Sunday, April 24, 2011

Does ultimatum mean Iran will invade Saudi Arabia? Here comes the 12th Imam



In what could produce a Muslim vs. Muslim military confrontation in the powderkeg that is the Middle East, Shi'a Iran is considering handing Sunni Saudi Arabia an ultimatum over sending its troops to crack down on the Shi'a majority in nearby Bahrain – a development that would be tantamount to armed conflict between the two bastions of Islam.

Iranian officials even have gone so far as to suggest blocking the Straits of Hormuz in the Persian Gulf to stop ships carrying military supplies to Bahrain from the Saudi kingdom which, along with the United Arab Emirates, sent troops there at the request of Bahraini King Hamad bin Isa al-Khalifa.

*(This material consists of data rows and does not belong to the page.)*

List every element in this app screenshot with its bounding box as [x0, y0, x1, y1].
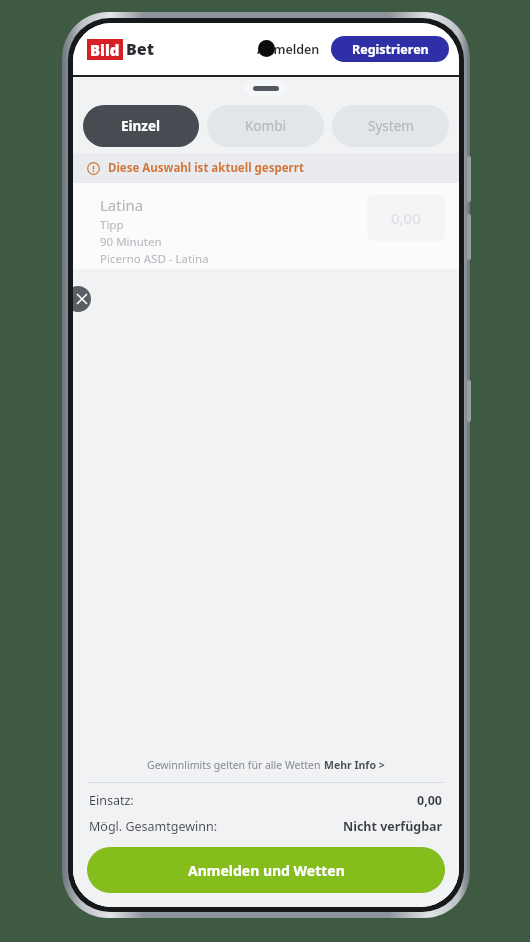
- button[interactable]: Gewinnlimits gelten für alle Wetten: [73, 748, 459, 782]
- button[interactable]: Einzel: [83, 105, 199, 147]
- staticText: Diese Auswahl ist aktuell gesperrt: [108, 160, 304, 176]
- staticText: Anmelden: [257, 41, 320, 58]
- staticText: Bet: [126, 38, 155, 60]
- staticText: 0,00: [417, 792, 443, 809]
- button[interactable]: 0,00: [367, 195, 445, 241]
- button[interactable]: Anmelden und Wetten: [87, 847, 445, 893]
- staticText: 90 Minuten: [100, 234, 162, 250]
- staticText: Mögl. Gesamtgewinn:: [89, 818, 218, 835]
- staticText: Tipp: [100, 217, 124, 233]
- staticText: System: [368, 117, 414, 135]
- staticText: Anmelden und Wetten: [188, 861, 345, 880]
- staticText: Einsatz:: [89, 792, 134, 809]
- staticText: Latina: [100, 195, 144, 215]
- button[interactable]: Anmelden: [253, 35, 324, 64]
- staticText: Nicht verfügbar: [343, 818, 443, 835]
- button[interactable]: Bild: [87, 38, 155, 60]
- button[interactable]: System: [332, 105, 449, 147]
- staticText: Gewinnlimits gelten für alle Wetten: [147, 758, 324, 772]
- staticText: Kombi: [245, 117, 286, 135]
- staticText: Bild: [90, 40, 120, 60]
- button[interactable]: Auswahl entfernen: [73, 286, 91, 312]
- staticText: Mehr Info >: [324, 758, 385, 772]
- staticText: 0,00: [391, 208, 421, 228]
- button[interactable]: Kombi: [207, 105, 324, 147]
- staticText: Picerno ASD - Latina: [100, 251, 209, 267]
- staticText: Einzel: [121, 117, 161, 135]
- button[interactable]: Registrieren: [331, 36, 449, 62]
- staticText: Registrieren: [352, 41, 429, 58]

Al-Khalifa had requested the troops to put down an increase in violence by Shi'a protesters, who make up some 70 percent of the Bahraini population. Both countries sent in some 1,000 troops each along with military equipment provided to them by the United States over time under military assistance programs.

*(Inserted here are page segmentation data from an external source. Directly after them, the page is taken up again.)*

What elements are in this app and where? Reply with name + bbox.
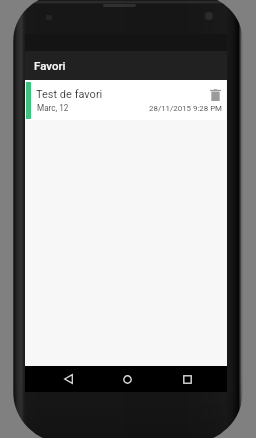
button[interactable]: Back xyxy=(58,366,78,392)
button[interactable]: Recents xyxy=(177,366,197,392)
staticText: 28/11/2015 9:28 PM xyxy=(112,104,222,113)
staticText: Favori xyxy=(34,59,66,72)
button[interactable]: Test de favori xyxy=(26,80,226,120)
staticText: Test de favori xyxy=(36,88,103,101)
button[interactable]: Delete xyxy=(206,87,224,103)
staticText: Marc, 12 xyxy=(37,103,69,113)
button[interactable]: Home xyxy=(117,366,137,392)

The Bahraini regime and the Saudis blame Iran for instigating the violent demonstrations.

In what now could be a significant escalation between Iran and Saudi Arabia, Mohsen Rezael, secretary of Iran's Expediency Council, called for an "ultimatum" to be given to the Saudis in an effort to get them to withdraw their forces from Bahrain.

In making his threat, Rezael said that Iran and Iraq should give deliver the warning.

"Iran and Iraq should give Saudi Arabia an ultimatum to withdraw its forces from Bahrain," Rezael said. "Otherwise, both countries can probe the Saudi-bound weapons in the Strait of Hormuz and prevent the dispatch of equipment for suppression of Bahrain's people to that country."

Just as Rezael has invoked Iraq in Iran's dispute with Saudi Arabia, Iranian Defense Minister Ahmad Vahidi is to pay a visit to Baghdad shortly with a high-ranking delegation of military and defense officials.

As a further warning to Saudi Arabia, Supreme Leader's Adviser for Military Affairs Maj. Gen. Yahya Rahim Safavi said Riyadh's military intervention in Bahrain also could be a pretext to foreign invasion of Saudi Arabia should popular protests increase in the kingdom.

The Saudi regime is very concerned with increasing unrest in its Eastern province where the population primarily is Shi'a. There already have been a number of demonstrations there that were put down quickly by Saudi police forces.

That region also is where most of the kingdom's oil production takes place.

"The presence and attitude of Saudi Arabia in Bahrain sets an incorrect precedence for similar future events," Safavi warned, "and Saudi Arabia should consider this fact that one day the very same event may recur in Saudi Arabia itself and Saudi Arabia may come under invasion for the very same excuse."